Well, now comes the time that I eat my words.
Bryce and Ashley now have me totally addicted to 24. In case you were wondering, oh Fans of 24, the reason this hasn’t happened before is because they only show it on satellite TV here in the UK. But B&A have all the seasons on DVD, so it’s quite easy to keep feeding my addiction.
The problem is now that I’m now having nearly constant dreams about 24. I’m a secret agent, etc. I thought maybe I should share some of these with you, in efforts to rid myself of them and cure me of this disease.
Number One (Or, Day One.)
I’m Agent Forbes, a government agent working with the CTU (Counter Terrorism Unit, for those not familiar with the program), Branson, Missouri Branch.
Weird Al Yankovic has been targeted for assassination by a small Amish community in central Iowa, where Yankovic is scheduled to travel on his way from Waterloo to a show at the Baldknobbers Jamboree Ampitheatre in Branson. They are apparently still bitter about that "Amish Paradise" fiasco, and have been planning this for the last 10 years. Those Amish are crazy. And I can say that here, because my intelligence has told me that they will never see this, for some reason.
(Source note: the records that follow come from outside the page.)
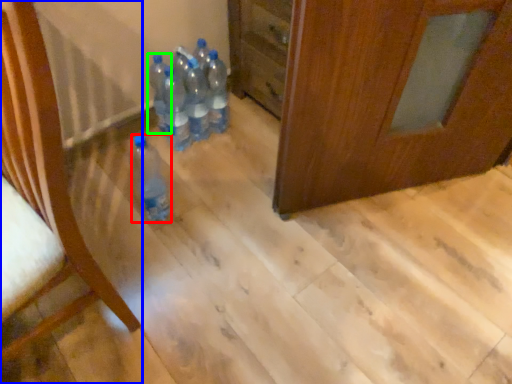 Question: Estimate the real-world distances between objects in this image. Which object is closer to bottle (highlighted by a red box), furniture (highlighted by a blue box) or bottle (highlighted by a green box)?

Choices:
 (A) furniture
 (B) bottle

Answer: (B) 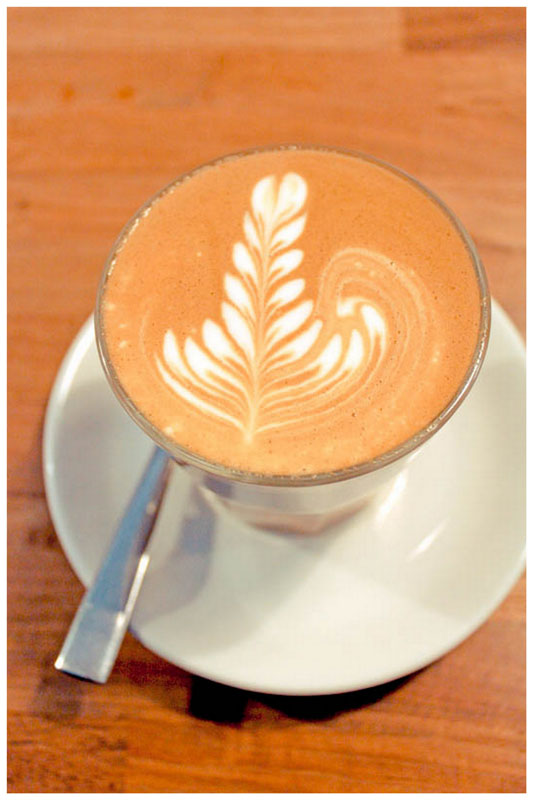 What are the coordinates of `coffee cup/mug` in the screenshot? It's located at (303, 504). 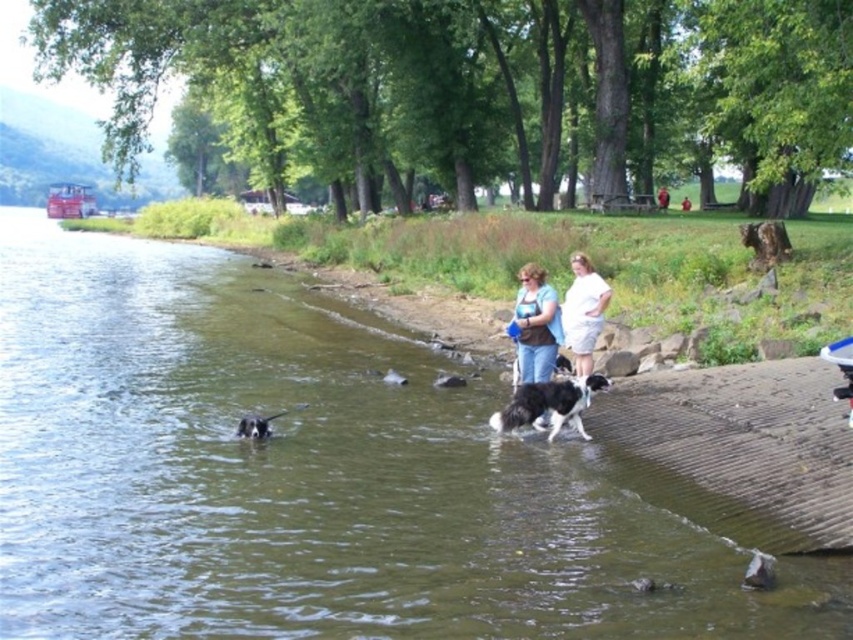 Question: Based on their relative distances, which object is nearer to the white cotton shirt at center?

Choices:
 (A) blue jeans at center
 (B) black and white fur dog at center
 (C) black and white fur dog at lower left
 (D) black and white fur at center

Answer: (D)

Question: Does greenish-brown water at lower left lie behind blue jeans at center?

Choices:
 (A) yes
 (B) no

Answer: (B)

Question: Is white cotton shirt at center further to camera compared to black and white fur dog at lower left?

Choices:
 (A) yes
 (B) no

Answer: (A)

Question: Does blue jeans at center lie in front of black and white fur at center?

Choices:
 (A) no
 (B) yes

Answer: (B)

Question: Which of the following is the farthest from the observer?

Choices:
 (A) pos(804,568)
 (B) pos(264,429)

Answer: (B)

Question: Which object appears closest to the camera in this image?

Choices:
 (A) black and white fur dog at center
 (B) blue jeans at center
 (C) black and white fur dog at lower left
 (D) white cotton shirt at center

Answer: (A) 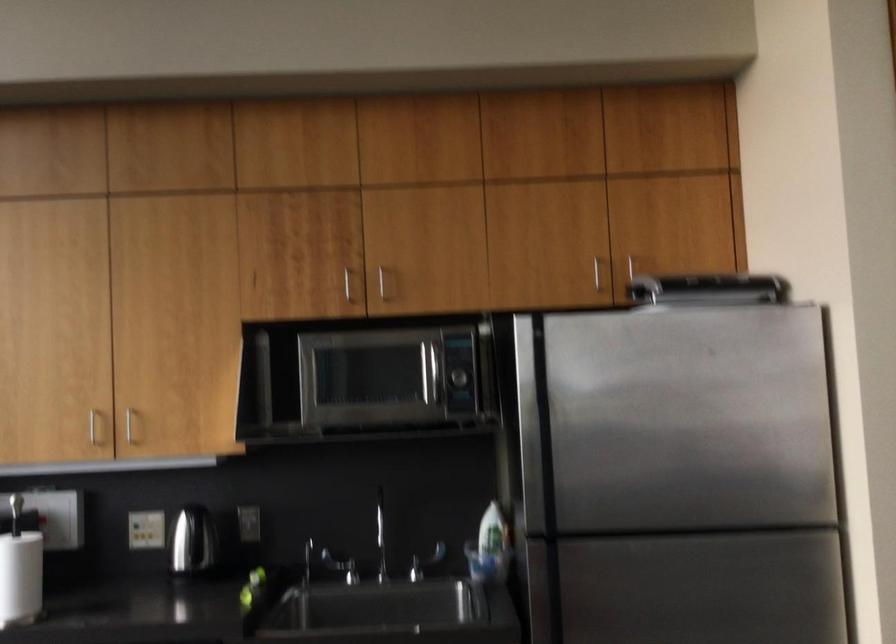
Tony (who has been reassigned to the Branson Unit from LA) and I take a trip up to Iowa. Intelligence has warned us the Amish may be armed. We travel up I-35 from Kansas City. Intel warns us to be on the lookout for a billboard that says : “DISCOUNT QUILTS: OUR PRICES ART INSANE!” Sure enough, there it is. Tony and I look at each other, with a knowing look, because…well, we know. Things.
Turning right at the Big Red Barn of Yarn, we park in a cornfield, so as not to give away our location. Thankfully, we’ve come prepared with a car painted entirely as a cornfield. CTU is always prepared. We call into the office, and are told in hushed tones to be on a lookout for a black buggy with a large orange triangle on the back. This is unhelpful. We explain to Stupid Mike, one of our office minions, that we’re gonna need more information.
Stupid Mike calls back 5 minutes later with more intel. The buggy we are looking for has a “How’s My Driving?” bumper sticker. The driver is wearing old-timey clothes, and has facial hair. No tattoos or piercings. That’s more like it, Stupid Mike. Now get back to work.
12 minutes later, the Buggy in Question goes past. Tony and I look at each other again, knowingly. There’s no time to makeout, we’ll have to save that for later.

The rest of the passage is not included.